I didn’t go to the Guggenheim, and I didn’t go to art class. I stayed in bed, under the covers, and thought how lovely it would be to live Charly’s life.
Three days later, I took the subway into Manhattan. I transferred at East Fifty-Ninth Street to the Number 6 train, got off at East Sixty-Eighth Street, and walked over to Central Park. I was meeting Ben there in front of Bethesda Fountain at 10:00 a.m. It gave me two hours before I needed to report to work at Trattoria Ricciardi. It was a bright day, filled with sunshine, and the temperature in the low seventies made it unseasonably warm for October. At this time of day, the park was lightly populated. Mostly mothers and nannies with babies and toddlers. I got there before Ben and settled on a bench. I’d hardly slept since my last meeting with Ben, tossing and turning each night, trying to convince myself that Charly wasn’t deserving of the life she’d been given, then just as quickly acknowledging that it wasn’t my place to judge her and carry out the sentence. Then I’d think about Charly, about her callous rejection of me, and ask, “Why not? Why not be rich and be able to have and do all the things I’d missed growing up?” When I’d awoken this morning from the few hours of sleep I’d managed to get, I wasn’t any closer to an answer.

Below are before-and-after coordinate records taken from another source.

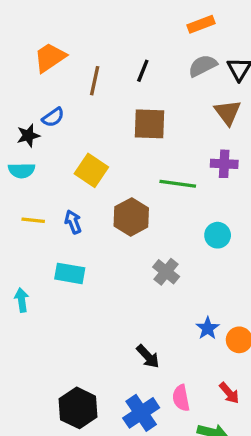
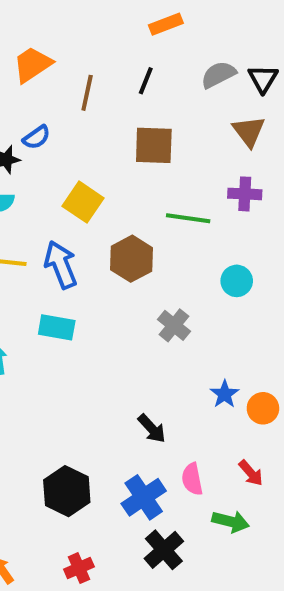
orange rectangle: (201, 24) -> (166, 24), moved
blue arrow: (73, 222) -> (61, 265), size x1.6

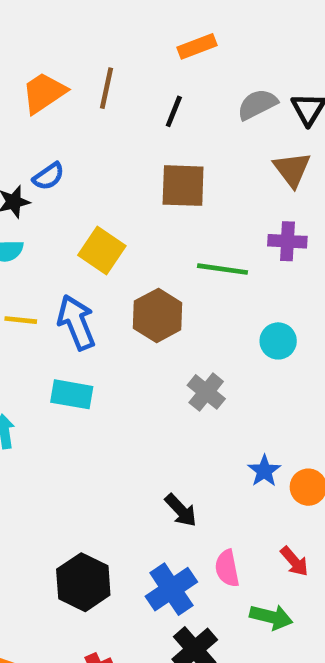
brown line: (87, 93) -> (107, 88), moved

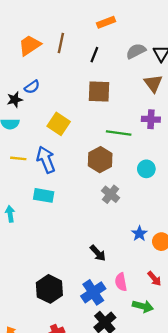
brown hexagon: (158, 315) -> (100, 160), moved

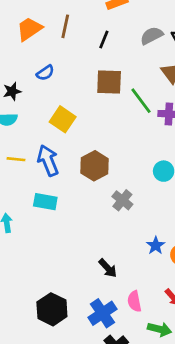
blue semicircle: (32, 87) -> (45, 73), moved
green line: (119, 133) -> (141, 101), moved, turned 45
brown hexagon: (100, 160) -> (94, 166), moved

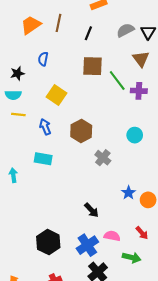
blue semicircle: (45, 73) -> (43, 59), turned 136
yellow line: (16, 159) -> (18, 114), moved
blue arrow: (48, 160) -> (45, 127), size x0.7
pink semicircle: (134, 301) -> (112, 236), turned 112

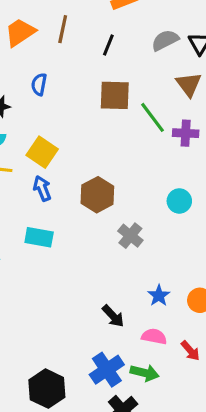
yellow square: (56, 95) -> (42, 152), moved
blue star: (129, 193) -> (159, 296), moved
pink semicircle: (112, 236) -> (154, 337), moved
black hexagon: (48, 242) -> (47, 389), moved
green arrow: (132, 258) -> (145, 373), moved

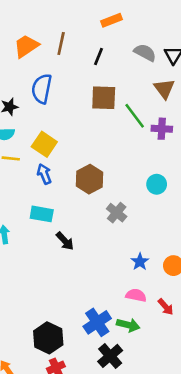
gray semicircle: (165, 40) -> (145, 53), turned 55
blue semicircle: (39, 84) -> (42, 89), size x1.6
black arrow: (113, 316) -> (65, 241), moved

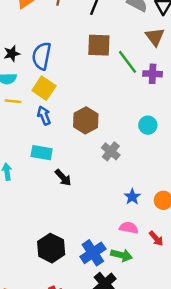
blue semicircle: (42, 89) -> (42, 56), moved
black hexagon: (48, 338) -> (51, 248), moved

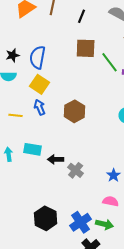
yellow line: (13, 101) -> (16, 115), moved
gray cross: (111, 151) -> (76, 170), moved
cyan rectangle: (42, 153) -> (33, 149), moved
black arrow: (63, 178) -> (56, 159), turned 133

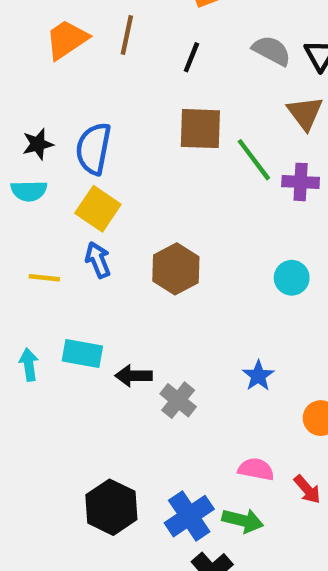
blue star: (114, 175) -> (258, 376), moved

“Have you thought about my proposal?” Ben asked me when he arrived.
“I’ve hardly thought about anything else.”
“And?”
“I don’t think just looking like Charly means I’ll pass for her.”
“No, I don’t, either. It’ll take some work. My parents live in Florida most of the year, but they spend summers at a house they own in High Falls.”
“Where’s that?”
“About two hours north of here. It’s a country village with a sparse population, and no one there knows Charly or me. I never visit because Charly prefers to spend our weekends and vacations during the summer at her father’s beach house. My parents come out there when they want to see us.”